三宅 友達のフランス人が、当時向こうで北野武監督や黒沢清監督の映画を観て「なんて日本の廃墟はカッコいいんだろう!」って思ったって言ってました。だからその心象は、世界問わずかもしれない。
スズキ 僕は小学校5年生で『スター・ウォーズ』をエピソード1から観た人間なんですね。でもハリウッドのビッグバジェット映画にそういう「終わってる感」は感じなかったですよね。
冨永 『ディープ・インパクト』とか『アルマゲドン』(共に98年)とか、世界の終末を描いた映画はあったけど、でも決して暗くはなかったと思います。
市沢 つまり僕は「終末感」のあるものを、かいつまんで、観たいように観てたのかな。「この感覚が“今”だ!」って。

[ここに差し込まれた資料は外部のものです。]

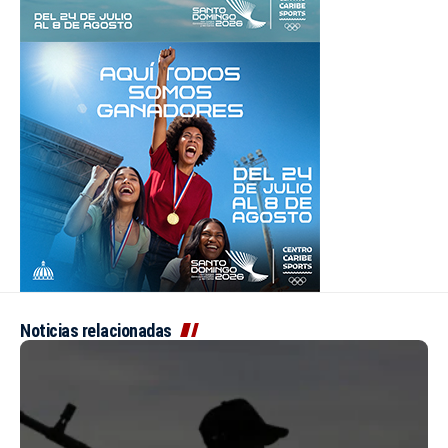
Noticias relacionadas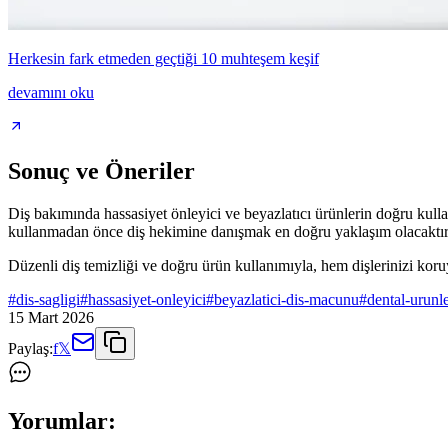
Herkesin fark etmeden geçtiği 10 muhteşem keşif
devamını oku
Sonuç ve Öneriler
Diş bakımında hassasiyet önleyici ve beyazlatıcı ürünlerin doğru kulla
kullanmadan önce diş hekimine danışmak en doğru yaklaşım olacaktır
Düzenli diş temizliği ve doğru ürün kullanımıyla, hem dişlerinizi koruy
#
dis-sagligi
#
hassasiyet-onleyici
#
beyazlatici-dis-macunu
#
dental-urunl
15 Mart 2026
Paylaş:
f
𝕏
Yorumlar: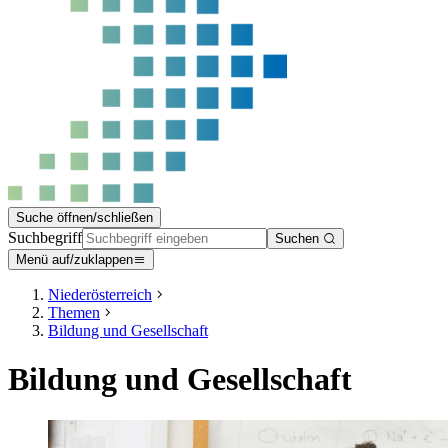
Suche öffnen/schließen
Suchbegriff
Suchen
Menü auf/zuklappen
Niederösterreich
Themen
Bildung und Gesellschaft
Bildung und Gesellschaft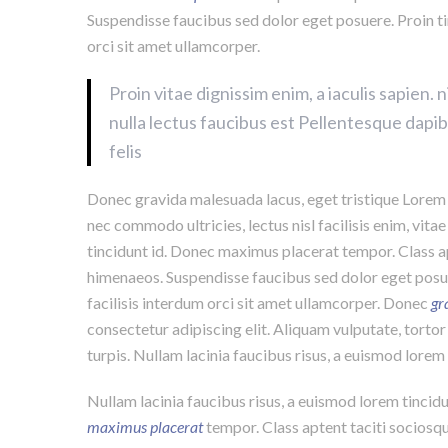
Suspendisse faucibus sed dolor eget posuere. Proin 
orci sit amet ullamcorper.
Proin vitae dignissim enim, a iaculis sapien. n
nulla lectus faucibus est Pellentesque dapi
felis
Donec gravida malesuada lacus, eget tristique Lorem i
nec commodo ultricies, lectus nisl facilisis enim, vita
tincidunt id. Donec maximus placerat tempor. Class ap
himenaeos. Suspendisse faucibus sed dolor eget pos
facilisis interdum orci sit amet ullamcorper. Donec
gr
consectetur adipiscing elit. Aliquam vulputate, tortor 
turpis. Nullam lacinia faucibus risus, a euismod lore
Nullam lacinia faucibus risus, a euismod lorem tincidu
maximus placerat
tempor. Class aptent taciti sociosqu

冨永 僕は古谷実のマンガにそれを感じていたかも。初期はギャグ漫画なんだけど、実は設定が暗かったりするんですよ。そこから不道徳の方向に行った。僕は特に『ヒミズ』にガスンとやられたんですけど。何が起きてもみんな無表情で何も感じてない、という感覚。たけしの映画を最初に観た時も、似たものを感じたんですよね。まず先に無表情な反応があって、次のカットではすごいことが起きた後、みたいな。
市沢 そう、「無表情で拳銃をぶっ放す」「無表情で殴りつける」みたいなことがカッコいいっていう感覚があった。拳銃を、肩の高さまで持ち上げもしない。お腹あたりの高さで、撃っちゃう(笑)。あれが、ある種のクールな表現だったし、それに伴った「終末感」というのが90年代後半の日本映画を覆っていたように、自分には見えたんです。

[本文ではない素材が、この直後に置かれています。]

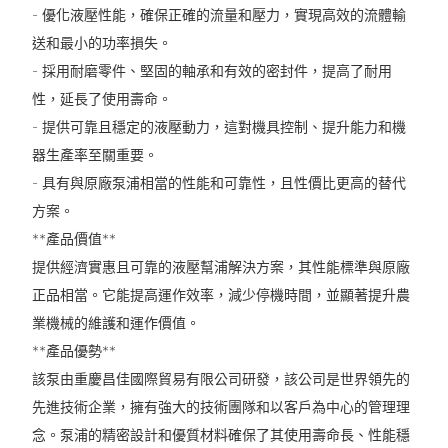
- 優化液壓性能，確保正確的流量和壓力，實現高效的流體輸
送和最小的功率損失。
- 採用耐磨零件、堅固的軸承和有效的密封件，提高了耐用
性，延長了使用壽命。
- 提供可靠且穩定的液壓動力，這對機具控制、提升能力和機
器生產率至關重要。
- 具有與原廠泵浦相當的性能和可靠性，且性價比更高的替代
方案。
**產品價值**
提供經濟實惠且可靠的液壓幫浦解決方案，其性能標準與原廠
正品相當。它能提高運作效率，減少停機時間，並顯著提升農
業機械的維護和運作價值。
**產品優勢**
該泵由重慶昌佳國際貿易有限公司研發，該公司是世界領先的
先進技術企業，擁有強大的技術團隊和以客戶為中心的管理理
念。泵浦的精密設計和優質材料確保了其使用壽命長、性能穩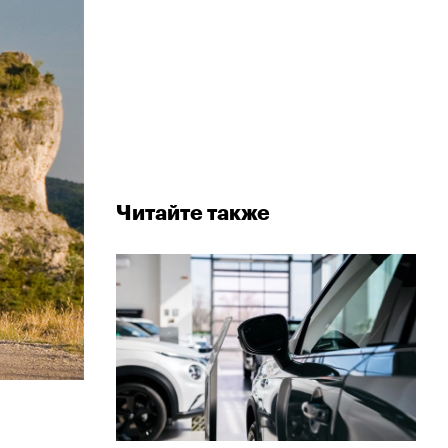
Читайте также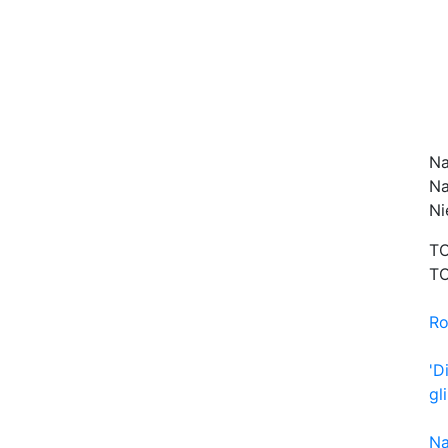
Na
Na
Ni
TO
TO
Ro
'D
gl
Na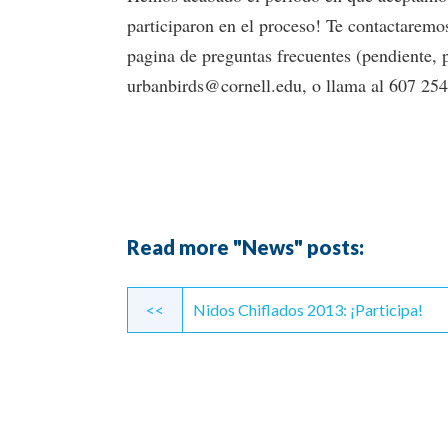
participaron en el proceso! Te contactaremos
pagina de preguntas frecuentes (pendiente, 
urbanbirds@cornell.edu, o llama al 607 25
Read more "News" posts:
Continue
<<
Nidos Chiflados 2013: ¡Participa!
Reading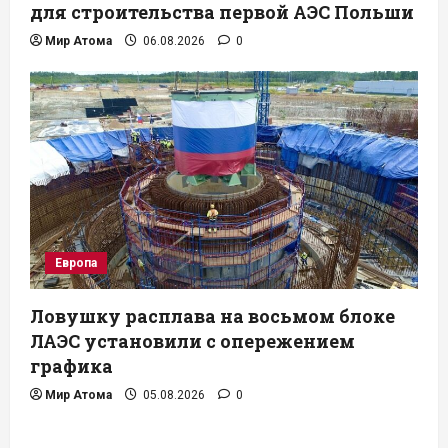
для строительства первой АЭС Польши
Мир Атома
06.08.2026
0
Европа
Ловушку расплава на восьмом блоке
ЛАЭС установили с опережением
графика
Мир Атома
05.08.2026
0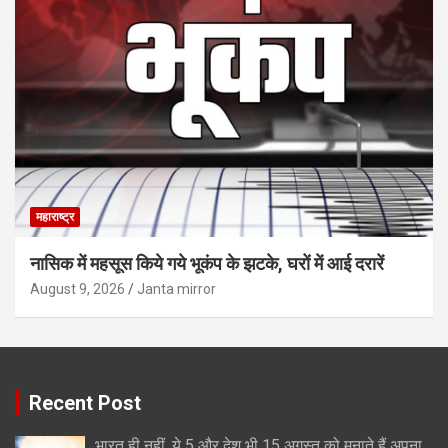
महाराष्ट्र
नासिक में महसूस किये गये भूकंप के झटके, घरों में आई दरारें
August 9, 2026
Janta mirror
Recent Post
भारत ही नहीं, ये 5 और देश भी 15 अगस्त को मनाते हैं अपना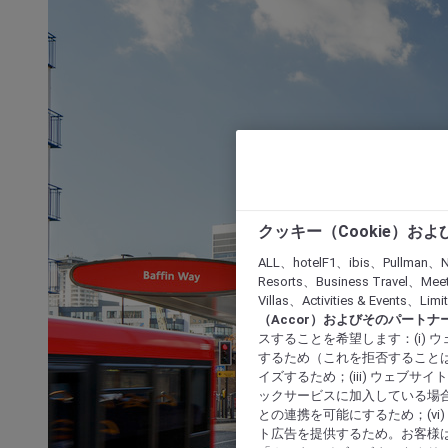
クッキー（Cookie）お
ALL、hotelF1、ibis、Pullman、N
Resorts、Business Travel、Mee
Villas、Activities & Even
（Accor）およびそのパートナ
スすることを希望します：(i)
するため（これを拒否することは
イズするため；(iii) ウェブサ
ックサービスに加入している場合
との連携を可能にするため；(v
ト広告を提供するため。お客様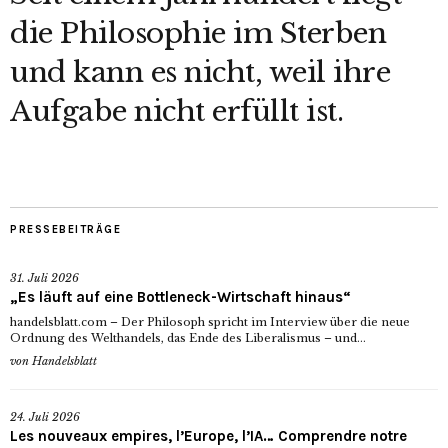
die Philosophie im Sterben
und kann es nicht, weil ihre
Aufgabe nicht erfüllt ist.
PRESSEBEITRÄGE
31. Juli 2026
„Es läuft auf eine Bottleneck-Wirtschaft hinaus“
handelsblatt.com – Der Philosoph spricht im Interview über die neue
Ordnung des Welthandels, das Ende des Liberalismus – und...
von
Handelsblatt
24. Juli 2026
Les nouveaux empires, l’Europe, l’IA… Comprendre notre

三宅 芝居をすることもさせることも恥ずかしいものだ、という認識は、おそらく時代を問わずあると思うんですね。友だちに出演してもらったりする自主映画では特に。じゃあ、どうやったらお芝居っぽいことをさせずに映画を撮れるんだろう、ということのヒント――であり罠でもあると思うんですけど――をくれたのが、北野武監督の初期作品だったり、人によっては黒沢清監督だったりすると思うんです。うっかり「俺にもできるんじゃないか」っていうような。もちろんできるわけないし、そこに芝居がないわけでは決してない、でもなぜか最初はそうみえてしまう、という。初期の北野作品は、自主映画を作るときの入り口のひとつになっているような気がします。何度も言うけど、罠ですけど(笑)。
冨永 身近ですしね、たけし映画って。ものすごい映画を知る前に、知れるものだったりするし。
市沢 「この表現は何でできてるか」とか「どうしてこうなってるか」がすごくわかりやすい映画でもありますよね。当時知り合いの自主上映会を観に行った時に、思いっきり北野武的な省略の技法を使っていたので「そっか、真似できる表現なんだ!」って思って。でも、そこから下の世代、2000年代、2010年代の若者の、作り手と観客との「同時代感」や「最先端の表現」というのがよくわからない気がして。いったい誰から何を“食らって”いるのかなと。
冨永 そう聞いて思い出すのは山下敦弘さんですね。山下さんがどこかで、まさに同じことを言っていたんです。たけしさんの映画を観て「映画ってこれでいいんだ」と思ったって。で、その山下さんの影響を学生時代に受けていたのが、たぶん、僕らの世代なんです。『どんてん生活』(99年)があって『ばかのハコ船』(03年)があって。そうやって、北野武の影響を間接的に受けている、という気がします。山下さんとその世代の映画人たちの登場で、自主映画の作りも変わったなという印象があって。僕はあまりいい変化だとは思わないんだけど、ただ長回しで、“芝居”しなくてもいいんだ的な作品が増えたというか。
スズキ 「ナチュラル(芝居)」っていう言い方をされるやつですよね。
市沢 引き算で作っても成立する、っていう罠ですよね。いろんなものを積み重ねた上で引き算するのではなく、最初から引き算ありきでも成立するんじゃない?っていうような。「これなら自分たちにもできるかもしれない感」っていうのは、確かにあると思う。
冨永 「シナリオなくても行けちゃうんじゃないかな感」(笑)。要るんですけど、本当は。
市沢 何を撮ろうか思い浮かばない時に「何にもねーな感」だったら撮れるかも、みたいな(笑)。
スズキ 僕が映画美学校に入った時は世代的に、山下さんを好きな人が多かったんですよ。でも当時講師だったある方が、ああいう映画を徹底的に嫌っていて(笑)。日常にある身近なものを引っぱってくるんじゃなくて、ちゃんと物語を構築しようよ!フィクションってそんなもんじゃないんだよ!ってことを仰りたかったんだなということが、今思えばわかるんですけどね。